The Global Investment Conundrum
Chris Wade, MBA
Head of Partnerships (Mid-Market & Boutique Accounting Firms) at Bitwave
Free trade and the liberalization of economic policy is inherently a good thing. The free flow of goods from one country to another typically generates wealth and investment opportunities for both the buyer and seller. On the contrary, there is always an element of risk associated with a percent gain or loss of return. The correlation coefficient multiples for each asset class takes into consideration the country that which a specific security originates, is an important determinant of risk for international portfolio diversification.
Dr. Cheol S. Eun (Ph.D., NYU, 1981) Professor of Finance at Georgia Institute of Technology, writes, “The magnitude of gains from international diversification in terms of risk reduction depends on the international correlation structure.”
Most of us are aware that there is an amplified stock market rally in the United States, ever since the U.S. election in early November 2016. This was an unexpected externality which resulted in gains for some and losses for other investors who own U.S. based equities.
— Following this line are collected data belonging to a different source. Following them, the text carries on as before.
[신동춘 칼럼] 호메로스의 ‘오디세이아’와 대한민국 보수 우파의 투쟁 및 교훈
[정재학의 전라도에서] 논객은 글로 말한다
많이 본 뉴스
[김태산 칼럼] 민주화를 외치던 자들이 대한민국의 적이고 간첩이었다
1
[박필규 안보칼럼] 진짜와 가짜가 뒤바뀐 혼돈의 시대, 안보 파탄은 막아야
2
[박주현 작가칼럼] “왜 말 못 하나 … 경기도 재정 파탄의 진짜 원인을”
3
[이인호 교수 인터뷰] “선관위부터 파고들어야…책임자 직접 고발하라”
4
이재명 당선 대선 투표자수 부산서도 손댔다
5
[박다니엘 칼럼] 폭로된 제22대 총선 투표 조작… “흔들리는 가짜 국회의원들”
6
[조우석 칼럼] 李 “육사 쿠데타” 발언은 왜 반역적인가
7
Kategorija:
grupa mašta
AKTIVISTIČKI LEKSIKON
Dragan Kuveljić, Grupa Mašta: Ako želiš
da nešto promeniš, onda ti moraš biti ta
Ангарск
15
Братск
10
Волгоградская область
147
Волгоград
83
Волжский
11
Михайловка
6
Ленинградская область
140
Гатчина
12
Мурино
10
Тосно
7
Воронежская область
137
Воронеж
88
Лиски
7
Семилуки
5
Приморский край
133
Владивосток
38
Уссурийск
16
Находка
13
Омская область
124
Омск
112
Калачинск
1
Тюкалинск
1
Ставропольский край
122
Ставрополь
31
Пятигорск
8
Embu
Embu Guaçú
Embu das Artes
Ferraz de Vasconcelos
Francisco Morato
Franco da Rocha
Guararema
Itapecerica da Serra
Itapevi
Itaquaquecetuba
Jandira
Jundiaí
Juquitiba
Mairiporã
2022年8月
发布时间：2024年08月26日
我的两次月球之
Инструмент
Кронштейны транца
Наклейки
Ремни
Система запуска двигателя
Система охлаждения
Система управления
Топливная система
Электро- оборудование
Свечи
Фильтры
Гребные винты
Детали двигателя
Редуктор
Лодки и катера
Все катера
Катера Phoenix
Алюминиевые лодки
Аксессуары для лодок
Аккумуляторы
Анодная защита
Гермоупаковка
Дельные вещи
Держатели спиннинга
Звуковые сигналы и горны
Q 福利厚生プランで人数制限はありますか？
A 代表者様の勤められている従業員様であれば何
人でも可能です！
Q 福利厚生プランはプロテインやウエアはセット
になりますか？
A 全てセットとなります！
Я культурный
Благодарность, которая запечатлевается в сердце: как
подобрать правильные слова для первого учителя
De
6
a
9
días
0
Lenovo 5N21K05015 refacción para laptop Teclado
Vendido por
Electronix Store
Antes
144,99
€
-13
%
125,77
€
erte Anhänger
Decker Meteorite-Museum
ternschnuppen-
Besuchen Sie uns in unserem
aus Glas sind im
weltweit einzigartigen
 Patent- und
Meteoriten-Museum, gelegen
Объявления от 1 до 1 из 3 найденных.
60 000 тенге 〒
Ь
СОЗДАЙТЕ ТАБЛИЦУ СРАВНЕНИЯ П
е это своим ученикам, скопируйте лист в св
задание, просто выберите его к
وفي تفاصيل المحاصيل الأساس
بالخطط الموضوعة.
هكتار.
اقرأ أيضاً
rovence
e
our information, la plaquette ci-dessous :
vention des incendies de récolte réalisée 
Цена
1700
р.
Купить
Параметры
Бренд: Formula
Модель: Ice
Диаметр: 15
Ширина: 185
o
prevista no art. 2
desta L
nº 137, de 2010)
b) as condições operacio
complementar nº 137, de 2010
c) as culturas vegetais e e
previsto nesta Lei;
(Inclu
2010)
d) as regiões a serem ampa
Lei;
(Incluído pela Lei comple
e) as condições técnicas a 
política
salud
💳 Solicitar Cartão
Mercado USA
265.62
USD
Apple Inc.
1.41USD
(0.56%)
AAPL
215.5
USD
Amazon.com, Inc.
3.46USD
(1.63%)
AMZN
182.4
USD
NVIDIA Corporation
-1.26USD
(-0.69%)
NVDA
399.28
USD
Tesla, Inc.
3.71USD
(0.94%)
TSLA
This type of sudden volatility movement, associated with the large cap equity indexes (Dow Jones, for example), was not necessarily witnessed around the world with alternative international equity indexes.
Did the U.K. FTSE 100 also witness an upwards bull market trend (post-U.S. election) as with Hong Kong's Hang Seng index?
Both the U.S. and the U.K. apparently have many similarities in terms economic policy, trade, language, and values from a current macro-level political perspective.
The charts below will compare the U.S. Dow Jones, to the U.K. FTSE 100, and the Hong Kong Hang Seng index.
Chart 1 (Dow Jones):
(source: yahoo finance)
Dow Jones 01 NOV 2016 was less than 18250, and by the end of December 2016, the index was hovering just under 19800. Clearly an upward swing.
Chart 2 (FTSE 100):
(source: yahoo finance)
The FTSE 01 NOV 2016 was less than 6750, and by the end of December 2016, the index was hovering just under 7150. Similiar to the U.S. there has been a positive increase in value.
Chart 3 (Hang Seng Index):
(source: yahoo finance)
On the contrary, when we analyze the Hang Seng Index, in early November 20016 the HSI was approximately 2350, and the index started to decrease in value post-U.S. election. Note how by the end of the 2016 calendar year the index was valued at a lowered value of 2200.
From a risk-averse international diversification perspective, I would recommend an investor to purchase both U.S. and H.K. based equities. Furthermore, from a pension owner perspective, you don’t necessarily want to make more than a 3 – 4% gain on an annual basis. This type of high volatility and return can be considered a high risk for conservative long-term investors (fixed income).
Is this just a matter of coincidence? Not necessarily, Dr. Cheol S. Eun developed the chart below which reflects a lower correlation coefficient between a U.S. & HK portfolio of .48 and a U.S & U.K. correlation coefficient of .72.
(Chart date: 2015)
The higher the correlation coefficient among the two countries, the more interconnected they are with market swings. International diversification is a good thing when managed in a carefully calculated manner, taking into account risk and return.
It’s profound to think that the more global the world becomes in regards to economic liberalization, the higher the risk associated with a diversified portfolio, based upon an increase of correlation coefficients.